Deism offers a God concept in which God is transcendent but not immanent. Although it has been around since the time of Ancient Greece, deism flourished in Europe in the seventeenth and eighteenth centuries as a result of the emergence of science.
Several well-known figures embraced deism, including Voltaire (1694-1778) and several among the founding fathers of the American revolution including Thomas Paine, Benjamin Franklin, George Washington, Thomas Jefferson, and John Adams.

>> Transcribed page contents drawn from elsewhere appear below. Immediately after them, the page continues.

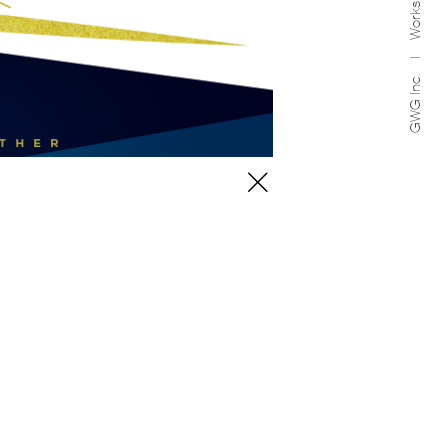
Works
GWG Inc.

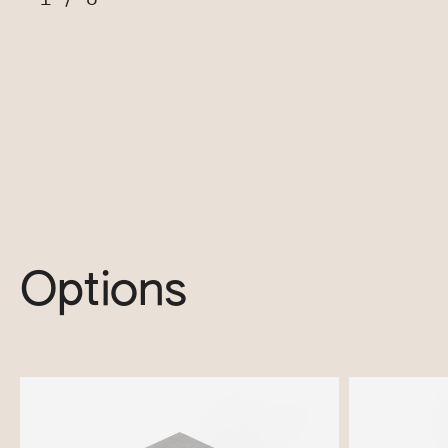
Options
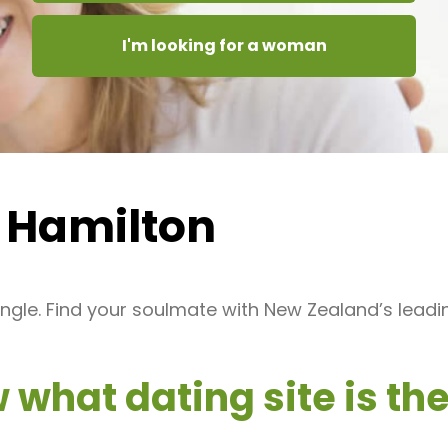
I'm looking for a woman
 Hamilton
ngle. Find your soulmate with New Zealand’s leadi
what dating site is the 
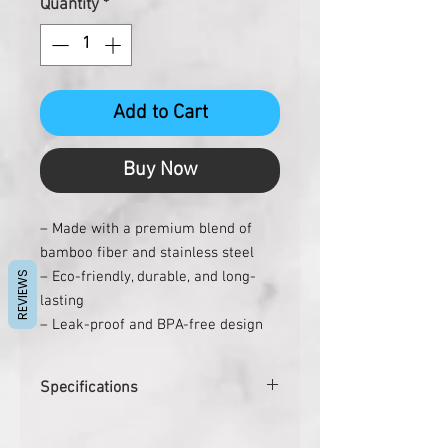
Quantity
*
Add to Cart
Buy Now
– Made with a premium blend of
bamboo fiber and stainless steel
– Eco-friendly, durable, and long-
REVIEWS
lasting
– Leak-proof and BPA-free design
– Double wall with stainless steel
inside
Specifications
– Capacity of approx. 360 ml
– Includes lid for storing hot or cold
Pcs. per carton
48
beverages for longer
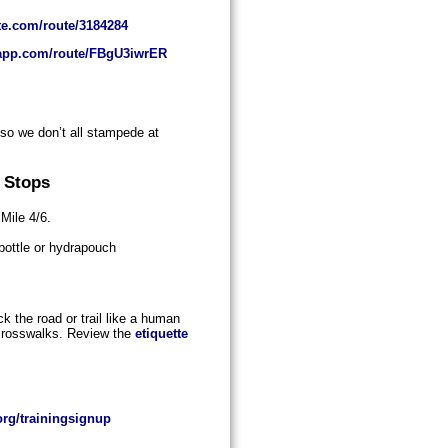
te.com/route/3184284
oapp.com/route/FBgU3iwrER
 so we don’t all stampede at
 Stops
 Mile 4/6.
 bottle or hydrapouch
k the road or trail like a human
 crosswalks. Review the
etiquette
rg/trainingsignup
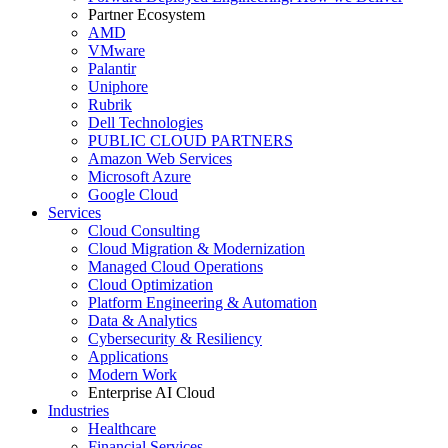
Partner Ecosystem
AMD
VMware
Palantir
Uniphore
Rubrik
Dell Technologies
PUBLIC CLOUD PARTNERS
Amazon Web Services
Microsoft Azure
Google Cloud
Services
Cloud Consulting
Cloud Migration & Modernization
Managed Cloud Operations
Cloud Optimization
Platform Engineering & Automation
Data & Analytics
Cybersecurity & Resiliency
Applications
Modern Work
Enterprise AI Cloud
Industries
Healthcare
Financial Services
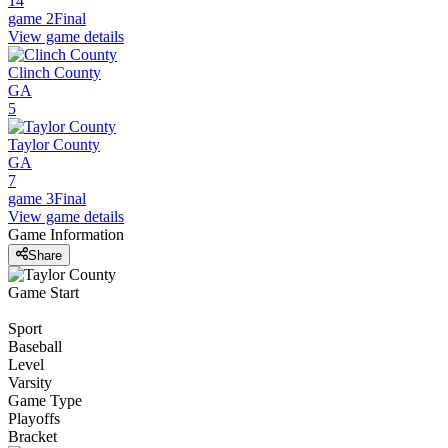
14
game 2
Final
View game details
Clinch County
GA
5
Taylor County
GA
7
game 3
Final
View game details
Game Information
Share
Game Start
Sport
Baseball
Level
Varsity
Game Type
Playoffs
Bracket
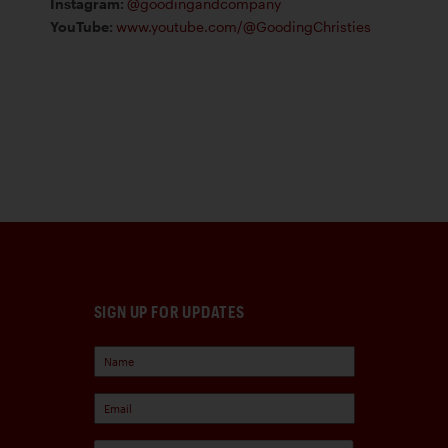
Instagram
:
@goodingandcompany
YouTube
:
www.youtube.com/@GoodingChristies
SIGN UP FOR UPDATES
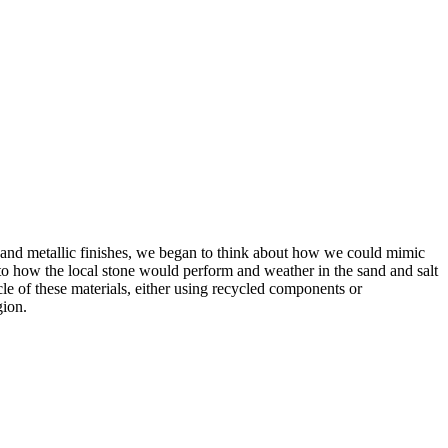
eel and metallic finishes, we began to think about how we could mimic
nto how the local stone would perform and weather in the sand and salt
cle of these materials, either using recycled components or
gion.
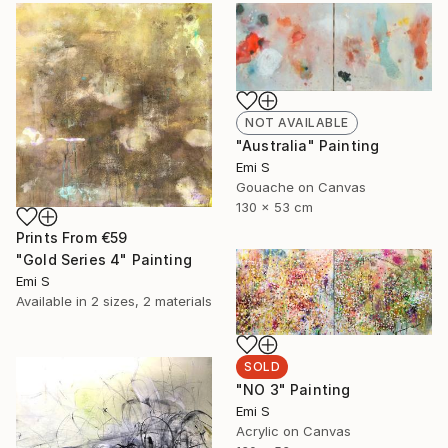
NOT AVAILABLE
"Australia" Painting
Emi S
Gouache on Canvas
130 x 53 cm
Prints From
€59
"Gold Series 4" Painting
Emi S
Available in
2 sizes, 2 materials
SOLD
"NO 3" Painting
Emi S
Acrylic on Canvas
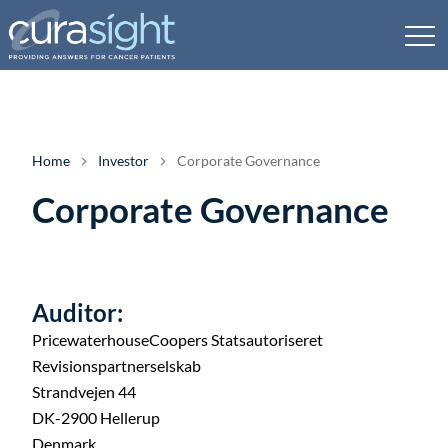
Home
Investor
Corporate Governance
Corporate Governance
Auditor:
PricewaterhouseCoopers Statsautoriseret
Revisionspartnerselskab
Strandvejen 44
DK-2900 Hellerup
Denmark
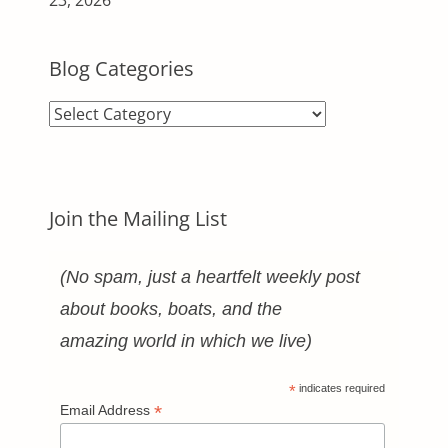
Blog Categories
Blog
Categories
Join the Mailing List
(No spam, just a heartfelt weekly post
about books, boats, and the
amazing world in which we live)
*
indicates required
*
Email Address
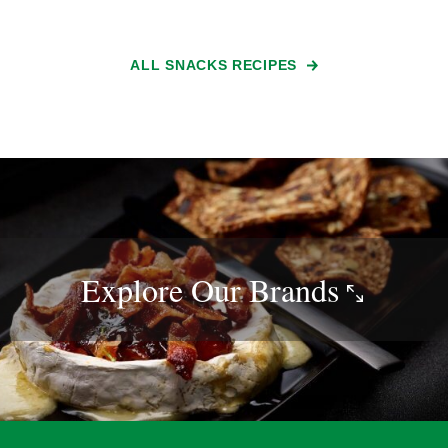
ALL SNACKS RECIPES
Explore Our
Brands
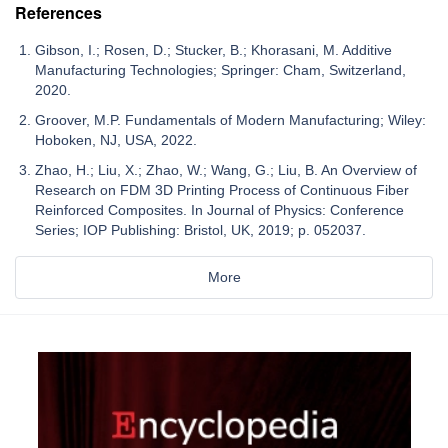
References
Gibson, I.; Rosen, D.; Stucker, B.; Khorasani, M. Additive
Manufacturing Technologies; Springer: Cham, Switzerland,
2020.
Groover, M.P. Fundamentals of Modern Manufacturing; Wiley:
Hoboken, NJ, USA, 2022.
Zhao, H.; Liu, X.; Zhao, W.; Wang, G.; Liu, B. An Overview of
Research on FDM 3D Printing Process of Continuous Fiber
Reinforced Composites. In Journal of Physics: Conference
Series; IOP Publishing: Bristol, UK, 2019; p. 052037.
More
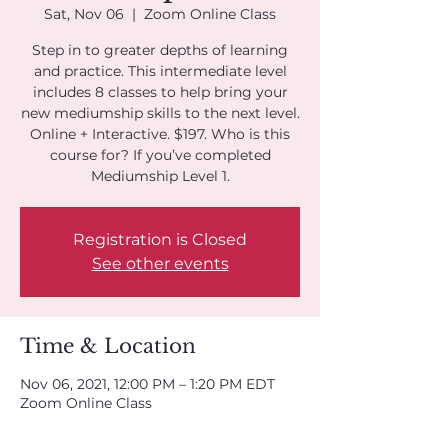
Sat, Nov 06
  |  
Zoom Online Class
Step in to greater depths of learning
and practice. This intermediate level
includes 8 classes to help bring your
new mediumship skills to the next level.
Online + Interactive. $197. Who is this
course for? If you’ve completed
Mediumship Level 1.
Registration is Closed
See other events
Time & Location
Nov 06, 2021, 12:00 PM – 1:20 PM EDT
Zoom Online Class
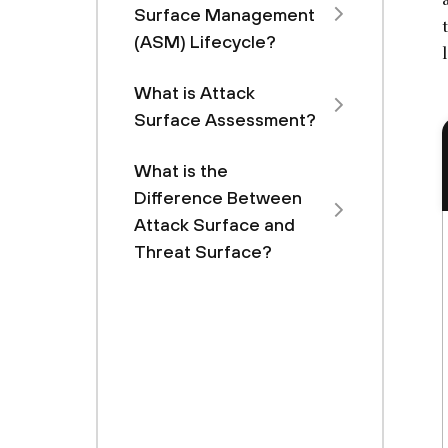
Surface Management
(ASM) Lifecycle?
What is Attack
Surface Assessment?
What is the
Difference Between
Attack Surface and
Threat Surface?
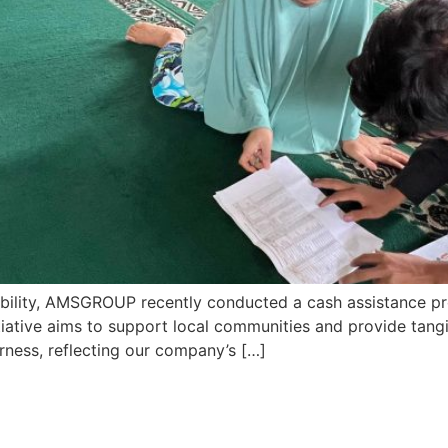
bility, AMSGROUP recently conducted a cash assistance prog
nitiative aims to support local communities and provide tangi
erness, reflecting our company’s […]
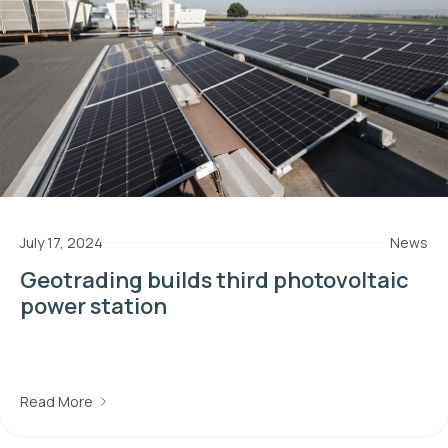
July 17, 2024
News
Geotrading builds third photovoltaic
power station
Read More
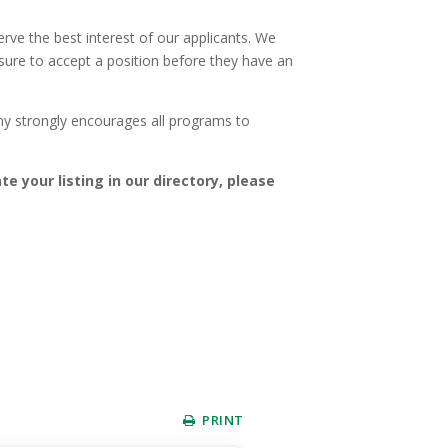
ve the best interest of our applicants. We
ssure to accept a position before they have an
my strongly encourages all programs to
te your listing in our directory, please
PRINT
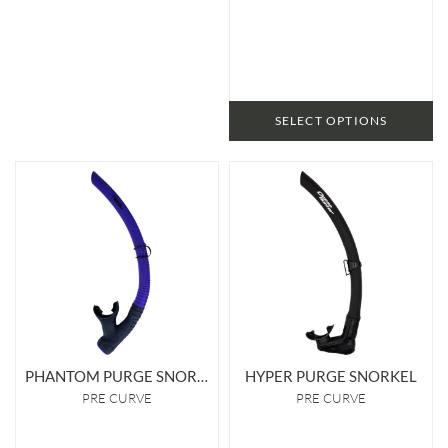
SELECT OPTIONS
PHANTOM PURGE SNORKEL
HYPER PURGE SNORKEL
PRE CURVE
PRE CURVE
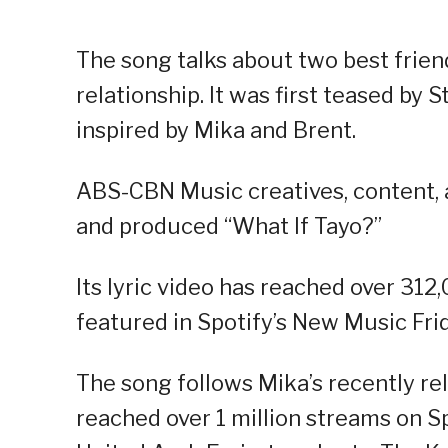
The song talks about two best frien
relationship. It was first teased by 
inspired by Mika and Brent.
ABS-CBN Music creatives, content,
and produced “What If Tayo?”
Its lyric video has reached over 31
featured in Spotify’s New Music Frid
The song follows Mika’s recently re
reached over 1 million streams on S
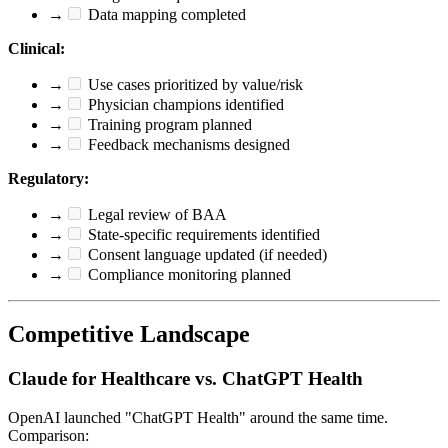
→
Data mapping completed
Clinical:
→
Use cases prioritized by value/risk
→
Physician champions identified
→
Training program planned
→
Feedback mechanisms designed
Regulatory:
→
Legal review of BAA
→
State-specific requirements identified
→
Consent language updated (if needed)
→
Compliance monitoring planned
Competitive Landscape
Claude for Healthcare vs. ChatGPT Health
OpenAI launched "ChatGPT Health" around the same time.
Comparison:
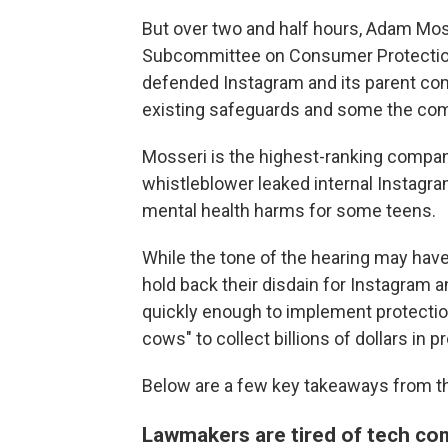
But over two and half hours, Adam Mos
Subcommittee on Consumer Protection,
defended Instagram and its parent co
existing safeguards and some the comp
Mosseri is the highest-ranking compa
whistleblower leaked internal Instagr
mental health harms for some teens.
While the tone of the hearing may have
hold back their disdain for Instagram 
quickly enough to implement protectio
cows" to collect billions of dollars in pr
Below are a few key takeaways from th
Lawmakers are tired of tech co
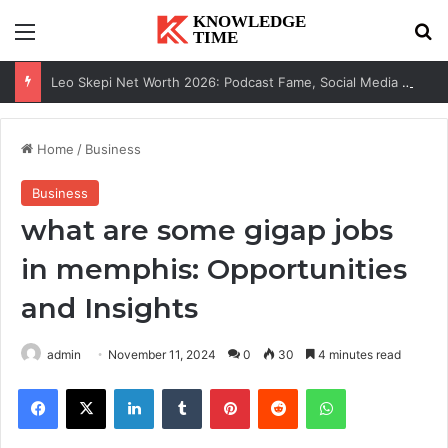
Menu
Se
Leo Skepi Net Worth 2026: Podcast Fame, Social Media & Online Success
Home
/
Business
Business
what are some gigap jobs
in memphis: Opportunities
and Insights
admin
November 11, 2024
0
30
4 minutes read
Facebook
X
LinkedIn
Tumblr
Pinterest
Reddit
WhatsApp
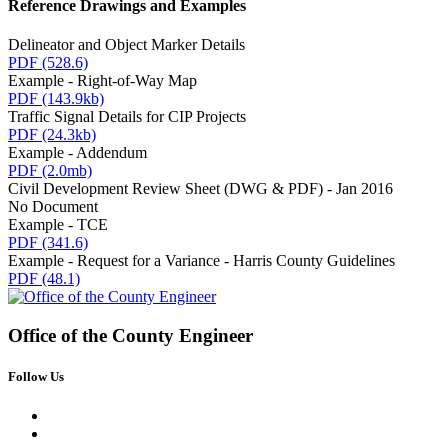
Reference Drawings and Examples
Delineator and Object Marker Details
PDF
(528.6)
Example - Right-of-Way Map
PDF
(143.9kb)
Traffic Signal Details for CIP Projects
PDF
(24.3kb)
Example - Addendum
PDF
(2.0mb)
Civil Development Review Sheet (DWG & PDF) - Jan 2016
No Document
Example - TCE
PDF
(341.6)
Example - Request for a Variance - Harris County Guidelines
PDF
(48.1)
Office of the
County Engineer
Follow Us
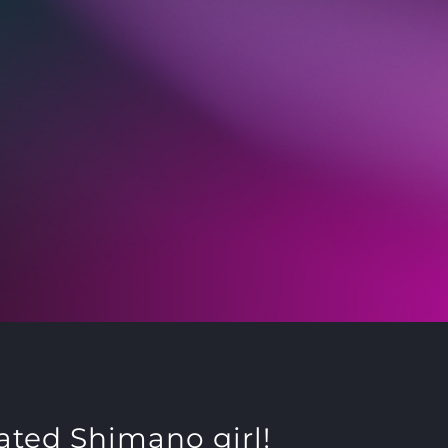
ated Shimano girl!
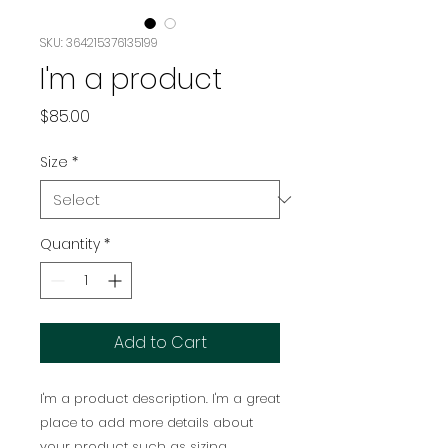
SKU: 364215376135199
I'm a product
Price
$85.00
Size
*
Quantity
*
Add to Cart
I'm a product description. I'm a great 
place to add more details about 
your product such as sizing, 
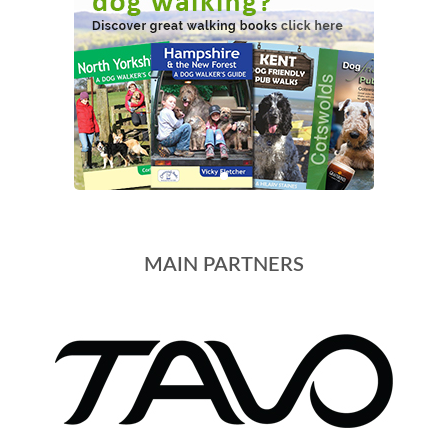
MAIN PARTNERS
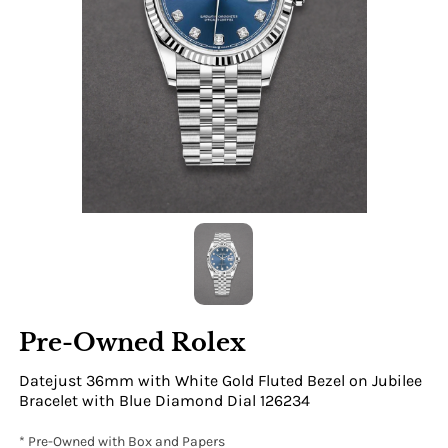
Pre-Owned Rolex
Datejust 36mm with White Gold Fluted Bezel on Jubilee
Bracelet with Blue Diamond Dial 126234
* Pre-Owned with Box and Papers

The earliest known use of the word deist was by Pierre Viret (1511-1571). In Viret’s view, the deist affirms belief in God as the creator of heaven and earth but rejects Jesus Christ and his doctrines, and he was antagonistic often labeling deists atheists and monsters. The British clergyman Richard Bentley (1662-1742), in his 1692 Boyle lecture, The Folly of Atheism and (What Is Now Called) Deism, conflated deism with atheism. The deist Thomas Jefferson (1743-1826) had to offset accusations of atheism by reminding his friends that he was a Christian.
Deism is the belief in one God who created but does not intervene in the universe (1). All deists agreed that there is a creator God who produced a rational, orderly universe governed by laws that can be understood by reasoning human beings (2). God created the world machine and left the universe to run and operate according to natural laws. The laws of motion posited by Isaac Newton (1642-1727) suggested the reality of a universe that operated in a predictable, mechanical fashion, much like a clock. Thus, deism flourished in the wake of the rise of Newtonian science in the seventeenth century,
“…the idea of God intervening in the course of nature has been widely thought to be inconsistent with the scientific outlook. Miraculous divine acts have been understood as breaking the normal laws of nature (as we saw with Spinoza). Deism, in reaction, retains belief in a creator God who started everything off, but it holds that he does not act within the world thereafter. Some deists may retain belief in the continuous sustaining activity of God, they just deny that he makes any special interventions in certain events rather than others” (3).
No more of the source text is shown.